Zinke, who Trump tasked to review controversial monuments declared by his predecessors, recommends making them smaller in Utah, Oregon and Nevada. He proposes lifting some restrictions on monuments in Maine and New Mexico. This may please some. Except in his home state, he has an altogether different plan.

He had already declared that Upper Missouri River Breaks in central Montana would remain intact — to the chagrin of some conservatives and delight of conservationists. Now, in his latest proposal, he wants to ban mining near Yellowstone National Park and create a brand new national monument in the Badger-Two Medicine area adjacent to Glacier National Park. This may please some. Except it’s also contradictory, as Zinke’s home state would receive increased environmental protection, while others would see their own reduced.

Now fewer are pleased on any side.

“It’s terribly disappointing,” William Perry Pendley, president of the conservative Mountain States Legal Foundation, told the Associated Press. “What the secretary ought to be sending to the president is a recommendation to repeal the Antiquities Act, to put an end to this issue.”

Pendley’s group represents Louisiana oil and gas company Solenex, which wants to drill in the Badger-Two Medicine area.

For their part, conservationists are also irked.

“It’s totally favoritism,” Land Tawney, president of the conservation group Backcountry Hunters and Anglers, said. “You can’t talk out of both sides of your mouth.”

But that’s what Zinke does.

When he was appointed Interior secretary he stressed the need for more local control in the country’s national parks. Except when he opposed Glacier Park’s plan for combating aquatic invasive species, he asked them to change it. And when Facebook CEO Mark Zuckerberg toured Glacier, Zinke’s office prevented the park’s two climate-change experts from participating.

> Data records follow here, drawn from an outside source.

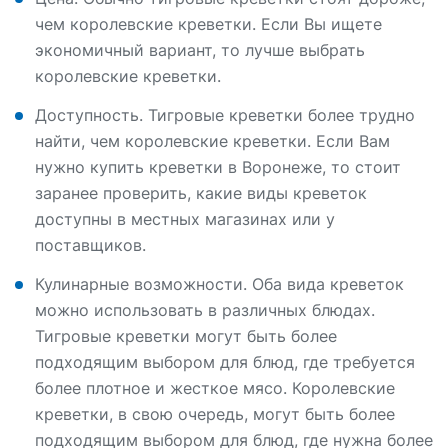
чем королевские креветки. Если Вы ищете
экономичный вариант, то лучше выбрать
королевские креветки.
Доступность. Тигровые креветки более трудно
найти, чем королевские креветки. Если Вам
нужно купить креветки в Воронеже, то стоит
заранее проверить, какие виды креветок
доступны в местных магазинах или у
поставщиков.
Кулинарные возможности. Оба вида креветок
можно использовать в различных блюдах.
Тигровые креветки могут быть более
подходящим выбором для блюд, где требуется
более плотное и жесткое мясо. Королевские
креветки, в свою очередь, могут быть более
подходящим выбором для блюд, где нужна более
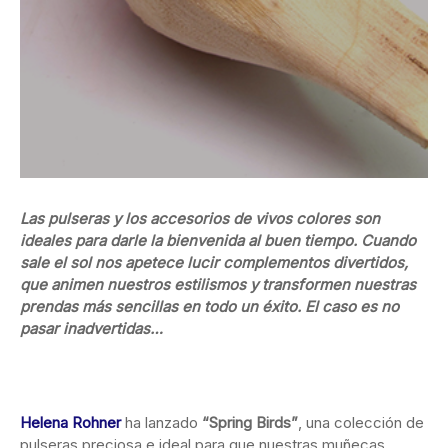
Las pulseras y los accesorios de vivos colores son
ideales para darle la bienvenida al buen tiempo. Cuando
sale el sol nos apetece lucir complementos divertidos,
que animen nuestros estilismos y transformen nuestras
prendas más sencillas en todo un éxito. El caso es no
pasar inadvertidas…
Helena Rohner
ha lanzado
“Spring Birds”
, una colección de
pulseras preciosa e ideal para que nuestras muñecas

Whether top park officials should take time to meet a tech titan is open to debate. But Zinke at once acknowledges that the “climate is changing” and “I’m not an expert in the field.” So why prevent actual Glacier climate experts from discussing it with a high-profile visitor?   

While touring national monuments over the summer, Zinke continually stressed the need to improve morale at the Interior. He was fond of saying: “We should be the happy department.” Except last week in a speech to an oil industry group, he said, “I got 30 percent of the crew that’s not loyal to the flag.”

Zinke is nothing if not ambitious — he’s rumored to perhaps run for U.S. Senate in 2018 or governor in 2020. But in his effort be so many different things to so many different stakeholders, it’s hard to know what he believes at all.